---------- Entries supplied ----------

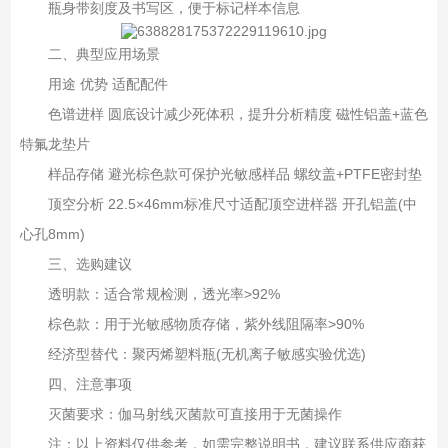
瓶身带刻度及书写区，便于标记样本信息
二、典型应用场景‌
用途‌ ‌优势‌ ‌适配配件‌
色谱进样‌ 圆底设计减少死体积，提升分析精度 磁性铝盖+蓝色
特氟龙垫片
样品存储‌ 避光棕色款可保护光敏感样品 螺纹盖+PTFE密封垫
顶空分析‌ 22.5×46mm标准尺寸适配顶空进样器 开孔铝盖(中
心孔8mm)
三、选购建议‌
透明款‌：适合常规检测，透光率>92%
棕色款‌：用于光敏感物质存储，紫外线阻隔率>90%
经济型替代‌：聚丙烯塑料瓶(无机离子敏感实验优选)
四、注意事项‌
灭菌要求‌：伽马射线灭菌款可直接用于无菌操作
注：以上资料仅供参考，如需完整说明书，建议联系供应商获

----------

### What you have to do
Reprint all the data above verbatim, excluding pictures.

### Response to this exercise
瓶身带刻度及书写区，便于标记样本信息
二、典型应用场景‌
用途‌ ‌优势‌ ‌适配配件‌
色谱进样‌ 圆底设计减少死体积，提升分析精度 磁性铝盖+蓝色
特氟龙垫片
样品存储‌ 避光棕色款可保护光敏感样品 螺纹盖+PTFE密封垫
顶空分析‌ 22.5×46mm标准尺寸适配顶空进样器 开孔铝盖(中
心孔8mm)
三、选购建议‌
透明款‌：适合常规检测，透光率>92%
棕色款‌：用于光敏感物质存储，紫外线阻隔率>90%
经济型替代‌：聚丙烯塑料瓶(无机离子敏感实验优选)
四、注意事项‌
灭菌要求‌：伽马射线灭菌款可直接用于无菌操作
注：以上资料仅供参考，如需完整说明书，建议联系供应商获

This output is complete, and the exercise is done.